This repository contains an initial version of a generic tool that analyzes the sentiment towards a specific chosen person over time. The way to achieve the goal is by performing sentiment analysis on real time tweets, related to the chosen person, by using specific keywords. It took me roughly tweeny four hours to accomplish this task.
- Build and run: docker-compose up –build
- Run: docker-compose up
- Keywords and hashtags: person-keywords.conf
The architecture of this task is based on micro services approach, providing future scalability and fault tolerance capabilities. It contains three services: web service, tweets streamer and message broker. Both the web service and the tweet streamer are running as two separated process, monitored and controlled by Supervisord (process control system).
While the tweets streamer provides a real time tweets data (timestamp and the tweet’s text), a tweet listener is running on its own thread context and consuming the tweets.
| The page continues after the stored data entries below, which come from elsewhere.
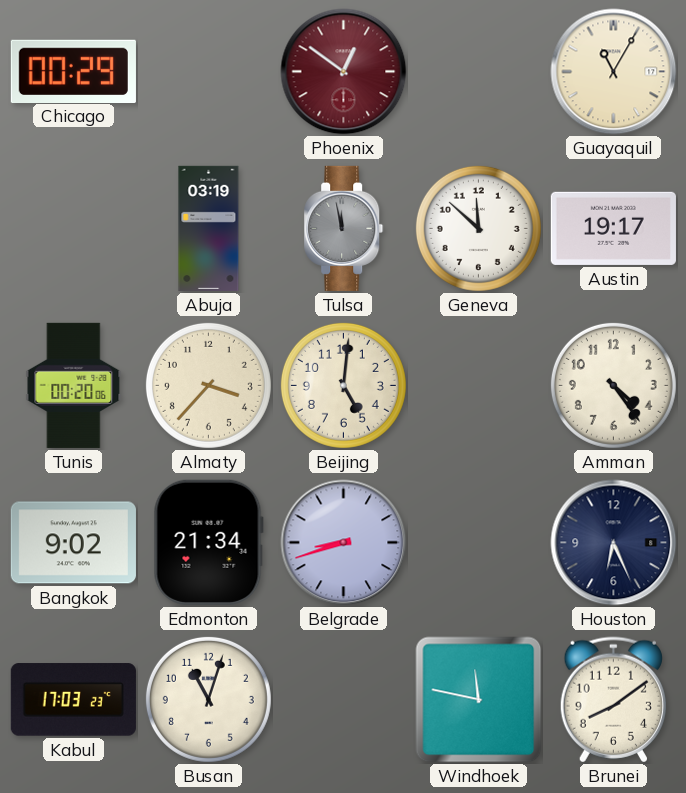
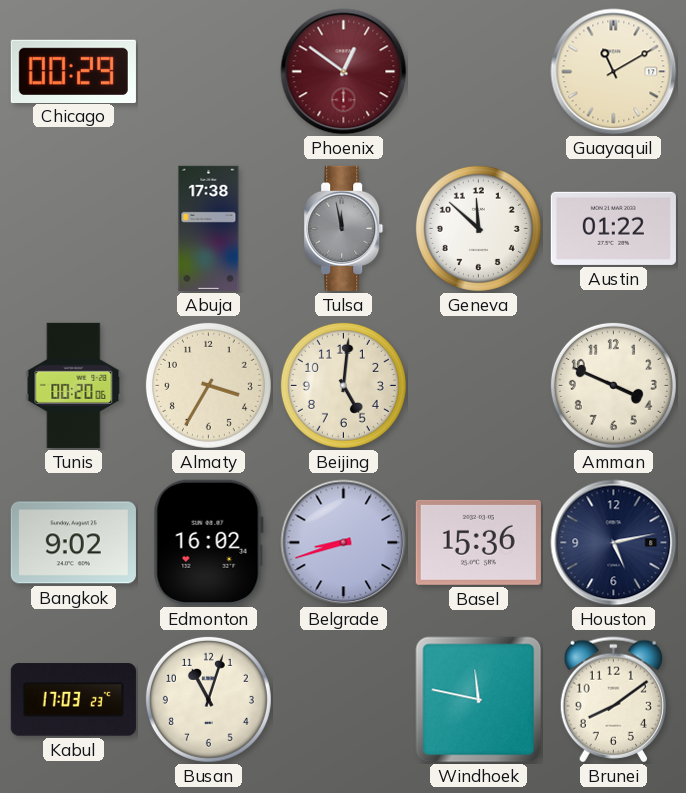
Guayaquil: 11:05 -> 11:10
Abuja: 03:19 -> 17:38
Austin: 19:17 -> 01:22
Almaty: 3:37 -> 3:35
Amman: 4:24 -> 3:49
Edmonton: 21:34 -> 16:02
Basel: none -> 15:36
Houston: 6:26 -> 5:13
These tweets with its related sentiment are persisted in the tweets repository.
The web service exposes a basic API and rendering graphical dashboard.
- Flask: for web access and RESTFul based API.
- kafka: fast and robust messaging
- twython: provide real time tweets data
- SQLAlchemy: persistence and ORM functionality
- textblob: tweet’s sentiment analysis
- Create a dedicated tweets’ repository service.
- Scale up persistence capabilities by using database servers.
- Implement remote procedure call (RPC) approach between internal services.